The entries are to be repeated exactly, with all pictures omitted.

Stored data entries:
****************************************
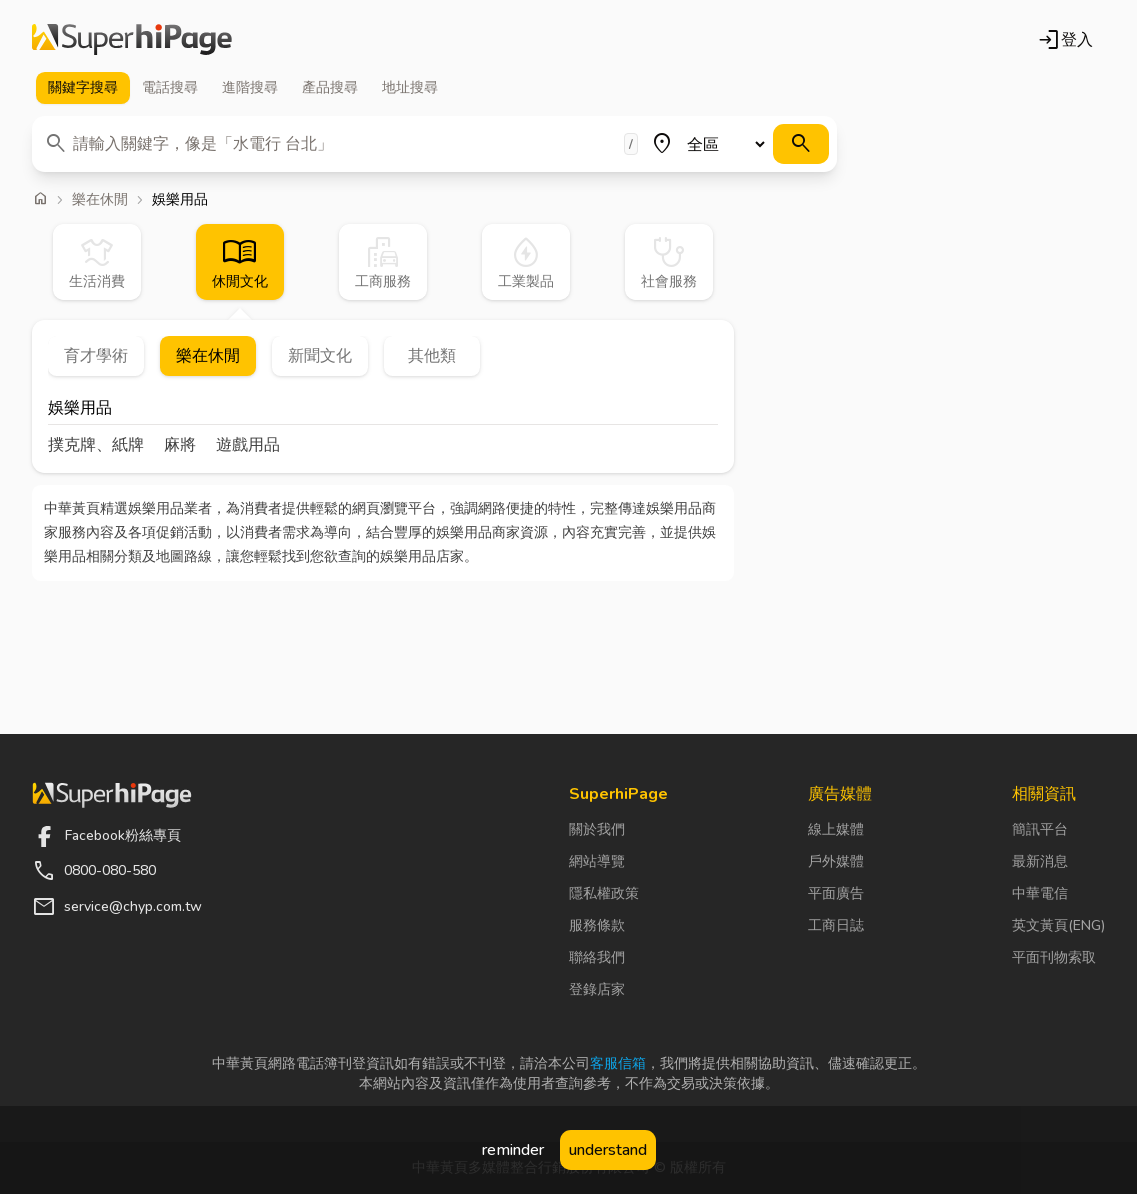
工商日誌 (836, 925)
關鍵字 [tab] (83, 88)
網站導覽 (597, 861)
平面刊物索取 (1054, 957)
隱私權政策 (604, 893)
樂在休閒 (100, 200)
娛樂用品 (80, 409)
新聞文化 (320, 356)
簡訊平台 (1040, 829)
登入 (1065, 40)
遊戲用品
****************************************
● **Problem solution**
工商日誌 (836, 925)
關鍵字 [tab] (83, 88)
網站導覽 (597, 861)
平面刊物索取 (1054, 957)
隱私權政策 (604, 893)
樂在休閒 (100, 200)
娛樂用品 (80, 409)
新聞文化 (320, 356)
簡訊平台 (1040, 829)
登入 (1065, 40)
遊戲用品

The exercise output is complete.